I started inside the chute itself.
Then I thought it might be nice to get some of the reflected light.
Then I wondered: "why not both?"
Obviously getting around this fall was going to require a bypass, and soon enough we were scrambling up a steep talus slope - something my hiking companion was less than thrilled about - that would drop us off just above the fall.
Above the dry fall, the canyon walls were aglow as they rose gradually out of the wash.
It'd taken us a couple hours to reach this point - the narrows and dry falls slowing our progress dramatically as I tried to snap photos, and the talus bypass a slow nail-biter for @mrs.turbodb - so I was getting a bit worried that we might not have enough time to finish the second and third narrows, some two miles further upstream.
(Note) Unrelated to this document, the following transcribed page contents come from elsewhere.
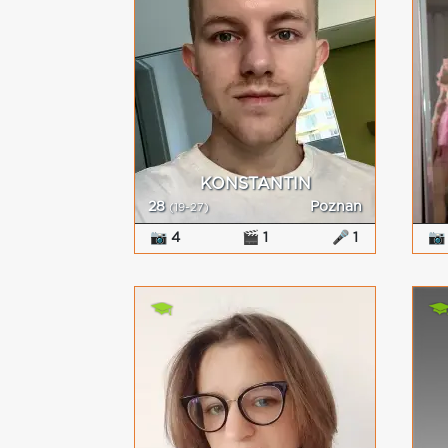
KONSTANTIN
28
Poznan
(19-27)
📷 4
🎬 1
🎤 1
📷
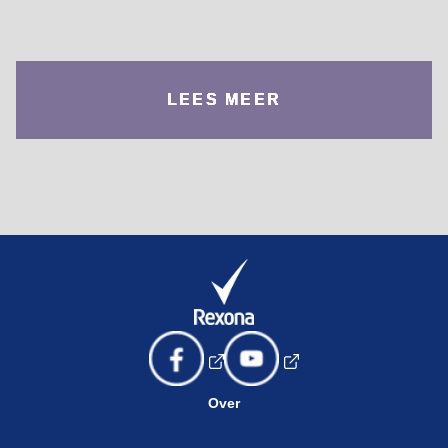
LEES MEER
Over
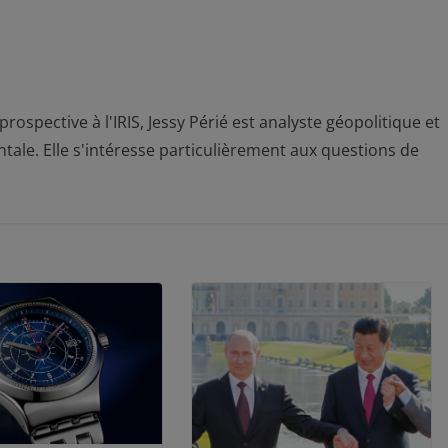
ospective à l'IRIS, Jessy Périé est analyste géopolitique et
entale. Elle s'intéresse particulièrement aux questions de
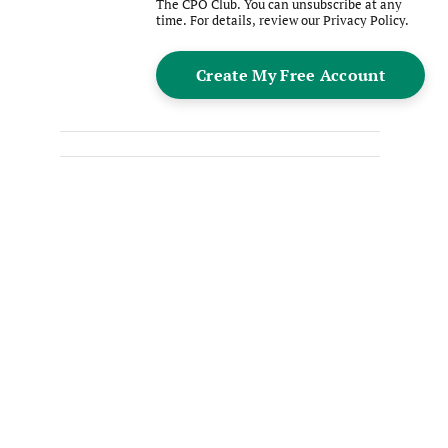
The CPO Club. You can unsubscribe at any
time. For details, review our
Privacy Policy
.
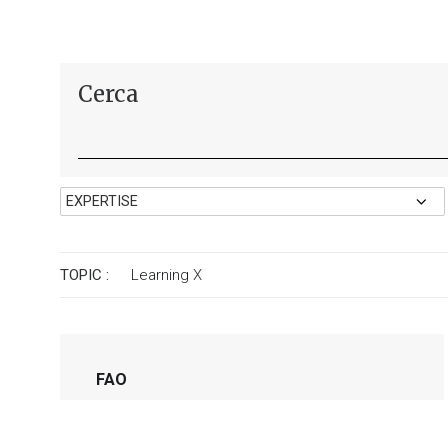
Cerca
TOPIC :
Learning
X
FAO
Rafforzare le competenze del
personale FAO con un corso online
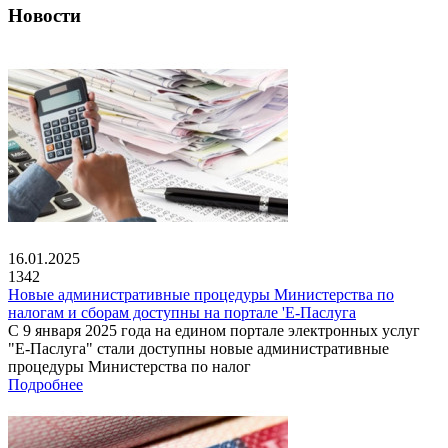
Новости
16.01.2025
1342
Новые административные процедуры Министерства по
налогам и сборам доступны на портале 'Е-Паслуга
С 9 января 2025 года на едином портале электронных услуг
"Е-Паслуга" стали доступны новые административные
процедуры Министерства по налог
Подробнее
There was only one thing to do - turn on the hiking afterburners.
Go - go - go!
The remainder of the first - and the entirety of the second - narrows, were not particularly tight or knock-your-socks-off impressive, but even with the mid-day sun casting harsh shadows over many stretches of the canyon, there were still spots where light and rocks played well together.
Colors and light.
The third narrows - some 3.2 miles from the trailhead - once again upped the interest factor. At 12- to 18-feet tall, each of them required a bit of work to climb, but none were so difficult as to turn me around as I raced ahead of @mrs.turbodb in an attempt to reach the head of the canyon.
Cheater rocks always seem strange to me - the hard part is never at the bottom of the climb.
Light and dark.
Where the first mile of narrows had taken nearly two hours - including lunch, I suppose - we knocked out the final two miles in just under an hour. With two-and-a-half hours to get back - plenty of time - we were both able to relax as we headed back into the canyon to see it all again!
This brilliant green plant was growing out of the rock face.
I don't know what this cute cactus is, but I'd not seen one like it before.
One of the great things about canyons - they are never the same when you're going the other direction!
Travelling more than twice the speed of our upward journey, we zipped down the canyon at record speed. Downclimbing dry falls - no problem; talus bypasses - pfft, we got this. Of course, I took a whole lot fewer photos as well.
Now a couple hours later, light played off different walls than it had on our way up.
Back to the slit - we're almost done!
One last bypass around the grotto near the mouth of the canyon and we were back out on the alluvial fan - a mere mile between us and our ride to the airport.
The watchful gaze of Telescope Peak seemed to tag along for this entire trip!
It'd been a great trip - one where we'd actually managed to tick off several things that we'd left behind on previous trips to the park - made even more pleasurable by the airborne mode of travel that whisked us between Seattle and Las Vegas.
Of course, we'd also added several new destinations to our mental lists, so it's only a matter of time before we find ourselves in our home-away-from-home, again!